-- Opening Marker --
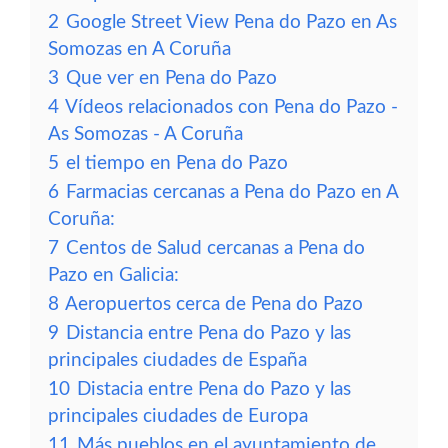
2
Google Street View Pena do Pazo en As
Somozas en A Coruña
3
Que ver en Pena do Pazo
4
Vídeos relacionados con Pena do Pazo -
As Somozas - A Coruña
5
el tiempo en Pena do Pazo
6
Farmacias cercanas a Pena do Pazo en A
Coruña:
7
Centos de Salud cercanas a Pena do
Pazo en Galicia:
8
Aeropuertos cerca de Pena do Pazo
9
Distancia entre Pena do Pazo y las
principales ciudades de España
10
Distacia entre Pena do Pazo y las
principales ciudades de Europa
11
Más pueblos en el ayuntamiento de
-- Closing Marker --
> EXERCISE REQUIREMENTS: Count each line of the listing above in which "Pena" appears, and give that count with nothing added.

> COMPLETED TASK: 9